Tatsächlich sind es nationalistische Fraktionen innerhalb der russischen Elite, oft ehemalige Militär-, Geheimdienst- oder Sicherheitskräfte, von denen ich glaube, dass sie jetzt die größte Gefahr für Wladimir Putin darstellen. Der Tod einer nationalistischen Cheerleaderin, wer auch immer der Täter sein mag, wird das nur anheizen.

Professor Mark Galeotti ist Honorarprofessor an der School of Slavonic and East European Studies des University College London

Bemerkungen
* Welche Spionin würde ihre liebe 12-jährige Tochter mit ins wahrscheinliche Verderben mitführen? Die Tochter würde bei der Flucht ein Hindernis sein.

** Wie konnte man nach der totalen Sprengung des Autos feststellen, dass der Sprengkörper 800 Gramm gewogen habe?

*** – *******: Wie kann man all diese Nummernschildwechsel feststellen? Wer hat das bei Nacht und Nebel gesehen? Das ist so verdächtig. Nummernscheibenwechsel ist straffällig und schon hier hätte die FSB Bescheid wissen.

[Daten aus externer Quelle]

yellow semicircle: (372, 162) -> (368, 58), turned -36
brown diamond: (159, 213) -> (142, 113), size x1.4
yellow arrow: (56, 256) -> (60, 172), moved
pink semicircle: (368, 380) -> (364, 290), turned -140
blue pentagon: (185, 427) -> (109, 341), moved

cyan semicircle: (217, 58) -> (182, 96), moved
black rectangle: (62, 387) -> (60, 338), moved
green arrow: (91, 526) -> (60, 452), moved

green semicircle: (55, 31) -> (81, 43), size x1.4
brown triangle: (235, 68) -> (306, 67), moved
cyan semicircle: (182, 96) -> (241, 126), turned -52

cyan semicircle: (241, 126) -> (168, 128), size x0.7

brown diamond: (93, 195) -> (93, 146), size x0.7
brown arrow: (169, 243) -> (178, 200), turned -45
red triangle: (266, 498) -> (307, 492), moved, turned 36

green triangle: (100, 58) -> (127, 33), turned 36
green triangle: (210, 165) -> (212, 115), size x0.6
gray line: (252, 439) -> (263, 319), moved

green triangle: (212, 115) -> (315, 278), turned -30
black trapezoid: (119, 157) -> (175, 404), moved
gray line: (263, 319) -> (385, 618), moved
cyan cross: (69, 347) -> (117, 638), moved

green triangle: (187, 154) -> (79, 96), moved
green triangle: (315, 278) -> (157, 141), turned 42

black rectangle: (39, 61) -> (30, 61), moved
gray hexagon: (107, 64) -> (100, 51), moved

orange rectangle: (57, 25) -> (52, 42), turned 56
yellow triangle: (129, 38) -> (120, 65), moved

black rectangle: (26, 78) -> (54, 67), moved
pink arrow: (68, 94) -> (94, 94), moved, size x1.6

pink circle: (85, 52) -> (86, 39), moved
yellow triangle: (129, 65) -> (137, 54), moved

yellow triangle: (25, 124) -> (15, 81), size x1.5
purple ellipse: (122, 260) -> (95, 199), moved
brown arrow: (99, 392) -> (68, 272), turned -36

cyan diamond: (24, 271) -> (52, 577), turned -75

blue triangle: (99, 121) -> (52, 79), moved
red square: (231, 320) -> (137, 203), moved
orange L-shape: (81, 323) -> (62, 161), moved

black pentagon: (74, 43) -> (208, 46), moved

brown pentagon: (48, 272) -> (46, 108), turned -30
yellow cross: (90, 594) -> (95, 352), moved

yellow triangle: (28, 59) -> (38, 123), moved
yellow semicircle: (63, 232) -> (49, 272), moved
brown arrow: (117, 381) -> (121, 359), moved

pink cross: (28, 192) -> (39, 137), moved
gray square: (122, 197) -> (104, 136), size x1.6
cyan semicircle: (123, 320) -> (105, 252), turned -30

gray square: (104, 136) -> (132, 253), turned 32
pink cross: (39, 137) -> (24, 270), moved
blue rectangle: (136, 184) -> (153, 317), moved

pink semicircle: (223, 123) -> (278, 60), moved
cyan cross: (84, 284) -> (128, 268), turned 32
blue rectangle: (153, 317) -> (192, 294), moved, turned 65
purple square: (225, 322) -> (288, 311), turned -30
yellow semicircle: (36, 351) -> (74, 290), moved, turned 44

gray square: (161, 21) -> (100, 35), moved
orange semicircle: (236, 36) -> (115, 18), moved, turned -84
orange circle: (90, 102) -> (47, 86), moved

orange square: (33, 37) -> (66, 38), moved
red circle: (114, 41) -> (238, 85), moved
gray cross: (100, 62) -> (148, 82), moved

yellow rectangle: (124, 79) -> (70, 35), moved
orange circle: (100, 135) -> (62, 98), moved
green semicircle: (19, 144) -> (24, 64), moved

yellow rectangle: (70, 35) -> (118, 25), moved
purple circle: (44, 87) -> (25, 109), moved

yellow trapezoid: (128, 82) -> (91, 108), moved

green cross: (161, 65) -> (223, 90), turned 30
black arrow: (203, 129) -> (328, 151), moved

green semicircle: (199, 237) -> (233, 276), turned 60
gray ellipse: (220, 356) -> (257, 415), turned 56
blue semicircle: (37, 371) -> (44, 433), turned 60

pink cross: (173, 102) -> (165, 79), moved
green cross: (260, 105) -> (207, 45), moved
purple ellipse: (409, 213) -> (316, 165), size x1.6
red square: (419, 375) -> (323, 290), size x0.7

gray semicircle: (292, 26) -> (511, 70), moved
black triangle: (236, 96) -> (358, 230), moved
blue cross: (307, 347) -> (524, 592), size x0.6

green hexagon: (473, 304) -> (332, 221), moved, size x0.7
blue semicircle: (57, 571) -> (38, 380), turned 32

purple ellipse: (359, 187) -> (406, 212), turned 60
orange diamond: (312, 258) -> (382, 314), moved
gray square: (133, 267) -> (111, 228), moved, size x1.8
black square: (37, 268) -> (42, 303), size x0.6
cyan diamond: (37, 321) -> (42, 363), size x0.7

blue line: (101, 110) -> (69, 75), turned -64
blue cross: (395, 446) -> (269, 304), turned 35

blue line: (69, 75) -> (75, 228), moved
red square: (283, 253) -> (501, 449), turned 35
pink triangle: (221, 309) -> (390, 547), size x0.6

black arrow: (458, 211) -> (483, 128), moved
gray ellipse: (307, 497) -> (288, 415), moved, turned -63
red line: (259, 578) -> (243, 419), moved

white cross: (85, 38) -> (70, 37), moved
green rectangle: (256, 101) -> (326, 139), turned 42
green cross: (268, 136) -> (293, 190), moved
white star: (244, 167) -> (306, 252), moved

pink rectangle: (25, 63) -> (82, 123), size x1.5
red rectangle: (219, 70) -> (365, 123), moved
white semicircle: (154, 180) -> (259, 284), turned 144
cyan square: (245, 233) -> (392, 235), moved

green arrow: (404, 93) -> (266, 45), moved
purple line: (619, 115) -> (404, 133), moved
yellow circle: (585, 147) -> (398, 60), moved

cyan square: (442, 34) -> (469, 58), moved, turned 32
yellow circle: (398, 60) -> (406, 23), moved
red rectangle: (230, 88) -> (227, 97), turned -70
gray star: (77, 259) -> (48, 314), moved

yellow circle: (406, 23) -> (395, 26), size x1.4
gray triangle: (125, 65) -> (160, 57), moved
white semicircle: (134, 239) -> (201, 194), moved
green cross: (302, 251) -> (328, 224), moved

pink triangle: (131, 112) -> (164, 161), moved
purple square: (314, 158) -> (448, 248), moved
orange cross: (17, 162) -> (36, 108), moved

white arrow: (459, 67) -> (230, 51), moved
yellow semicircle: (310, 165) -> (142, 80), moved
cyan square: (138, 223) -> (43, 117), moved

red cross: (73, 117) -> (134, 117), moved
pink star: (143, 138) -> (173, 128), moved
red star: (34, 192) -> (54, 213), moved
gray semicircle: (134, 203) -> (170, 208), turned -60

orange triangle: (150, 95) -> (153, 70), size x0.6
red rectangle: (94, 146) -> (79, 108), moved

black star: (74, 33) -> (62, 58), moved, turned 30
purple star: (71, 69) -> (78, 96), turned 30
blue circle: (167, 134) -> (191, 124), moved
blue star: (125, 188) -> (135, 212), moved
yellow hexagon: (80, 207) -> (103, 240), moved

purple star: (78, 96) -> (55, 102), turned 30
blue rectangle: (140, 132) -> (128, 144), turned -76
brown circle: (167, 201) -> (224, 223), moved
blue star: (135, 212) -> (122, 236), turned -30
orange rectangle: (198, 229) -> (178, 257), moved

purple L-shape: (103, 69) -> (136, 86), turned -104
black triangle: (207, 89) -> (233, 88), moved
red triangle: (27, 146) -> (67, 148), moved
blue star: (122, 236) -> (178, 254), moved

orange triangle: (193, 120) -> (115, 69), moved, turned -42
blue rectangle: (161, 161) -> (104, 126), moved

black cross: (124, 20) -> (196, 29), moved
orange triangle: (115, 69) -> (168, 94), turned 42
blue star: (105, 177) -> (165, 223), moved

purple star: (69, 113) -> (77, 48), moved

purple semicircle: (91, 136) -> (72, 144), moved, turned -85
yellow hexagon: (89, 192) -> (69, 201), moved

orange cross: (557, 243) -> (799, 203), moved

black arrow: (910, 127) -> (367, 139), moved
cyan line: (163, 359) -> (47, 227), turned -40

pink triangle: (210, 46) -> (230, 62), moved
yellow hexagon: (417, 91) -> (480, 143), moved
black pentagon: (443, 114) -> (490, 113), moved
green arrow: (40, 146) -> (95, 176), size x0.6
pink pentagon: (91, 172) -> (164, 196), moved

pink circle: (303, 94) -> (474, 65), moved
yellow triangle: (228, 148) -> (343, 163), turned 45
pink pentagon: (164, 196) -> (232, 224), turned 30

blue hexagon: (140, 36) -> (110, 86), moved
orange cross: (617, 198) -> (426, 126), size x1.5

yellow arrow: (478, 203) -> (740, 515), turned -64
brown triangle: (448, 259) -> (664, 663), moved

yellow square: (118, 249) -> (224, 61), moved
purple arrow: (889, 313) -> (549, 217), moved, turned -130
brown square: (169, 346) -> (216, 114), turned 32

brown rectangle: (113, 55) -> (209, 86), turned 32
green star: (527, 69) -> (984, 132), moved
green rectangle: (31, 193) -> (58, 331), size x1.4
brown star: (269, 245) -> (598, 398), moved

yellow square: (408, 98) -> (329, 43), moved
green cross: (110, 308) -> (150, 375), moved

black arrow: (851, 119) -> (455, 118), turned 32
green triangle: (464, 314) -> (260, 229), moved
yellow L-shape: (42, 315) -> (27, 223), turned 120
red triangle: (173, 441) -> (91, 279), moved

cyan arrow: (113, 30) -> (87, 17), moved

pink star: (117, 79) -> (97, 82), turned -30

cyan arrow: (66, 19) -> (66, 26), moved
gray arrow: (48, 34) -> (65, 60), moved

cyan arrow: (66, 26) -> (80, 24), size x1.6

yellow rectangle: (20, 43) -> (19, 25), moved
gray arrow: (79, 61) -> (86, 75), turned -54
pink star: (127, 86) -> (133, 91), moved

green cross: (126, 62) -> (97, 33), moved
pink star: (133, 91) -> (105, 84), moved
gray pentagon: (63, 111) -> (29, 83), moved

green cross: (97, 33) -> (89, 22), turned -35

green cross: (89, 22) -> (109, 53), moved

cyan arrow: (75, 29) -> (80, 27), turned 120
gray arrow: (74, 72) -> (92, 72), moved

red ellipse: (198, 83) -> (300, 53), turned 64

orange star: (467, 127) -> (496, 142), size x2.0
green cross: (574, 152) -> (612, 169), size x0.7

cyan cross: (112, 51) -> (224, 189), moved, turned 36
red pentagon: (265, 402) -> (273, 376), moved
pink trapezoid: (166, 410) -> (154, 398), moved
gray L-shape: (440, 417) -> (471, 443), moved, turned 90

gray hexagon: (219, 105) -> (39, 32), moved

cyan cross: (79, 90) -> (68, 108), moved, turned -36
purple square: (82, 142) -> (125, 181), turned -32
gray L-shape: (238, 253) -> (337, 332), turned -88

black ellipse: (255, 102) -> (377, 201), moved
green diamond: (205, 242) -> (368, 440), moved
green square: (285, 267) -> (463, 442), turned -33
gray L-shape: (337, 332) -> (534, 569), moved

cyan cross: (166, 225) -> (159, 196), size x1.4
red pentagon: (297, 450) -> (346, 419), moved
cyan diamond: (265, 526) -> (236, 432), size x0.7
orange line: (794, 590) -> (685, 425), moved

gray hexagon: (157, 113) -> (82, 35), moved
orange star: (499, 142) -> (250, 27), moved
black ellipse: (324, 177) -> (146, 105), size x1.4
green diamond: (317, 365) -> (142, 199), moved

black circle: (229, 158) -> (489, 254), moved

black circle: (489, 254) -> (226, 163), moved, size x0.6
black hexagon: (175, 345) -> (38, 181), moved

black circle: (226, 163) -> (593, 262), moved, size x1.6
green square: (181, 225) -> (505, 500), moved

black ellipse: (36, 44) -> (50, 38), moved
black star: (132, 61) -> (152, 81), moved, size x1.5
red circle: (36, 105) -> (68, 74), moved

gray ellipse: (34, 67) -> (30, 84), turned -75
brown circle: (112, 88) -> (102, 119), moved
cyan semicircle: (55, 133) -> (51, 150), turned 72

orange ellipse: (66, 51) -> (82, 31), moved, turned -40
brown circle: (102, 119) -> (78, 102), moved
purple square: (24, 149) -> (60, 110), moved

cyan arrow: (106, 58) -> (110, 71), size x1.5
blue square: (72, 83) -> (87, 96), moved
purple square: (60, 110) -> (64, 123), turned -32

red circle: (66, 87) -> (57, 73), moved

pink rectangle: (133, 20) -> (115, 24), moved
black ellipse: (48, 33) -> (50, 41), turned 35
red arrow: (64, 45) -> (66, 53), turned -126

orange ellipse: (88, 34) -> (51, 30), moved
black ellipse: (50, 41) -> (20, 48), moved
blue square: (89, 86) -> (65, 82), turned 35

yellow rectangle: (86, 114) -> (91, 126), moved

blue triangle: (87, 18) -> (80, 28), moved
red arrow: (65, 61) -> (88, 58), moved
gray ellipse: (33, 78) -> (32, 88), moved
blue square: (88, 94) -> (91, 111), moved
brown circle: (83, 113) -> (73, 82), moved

Warum hat das FSB nicht sofort alle Grenzen geschlossen? Die Fahrt von Moskau nach Estland ist  783 Km!!! Es hätte  der Vovk mit 100 Stundenkm Tempo 8 Stunden gedauert, nach Estland zu kommen – also viel Zeit,  um die Grenzübergänge zu sperren

Nach wochenlanger Beschattung einer Partei-Prominenz, hätte das FSB schon in anderen Fällen zugeschlagen – besonders da das Büro angebl. wüsste, die Beschatterin sei Ukrainin. Jeder Ukrainer in Russland ist sicherlich im Auge von Putins FSB (Putin war bis 2000 FSB-Boss).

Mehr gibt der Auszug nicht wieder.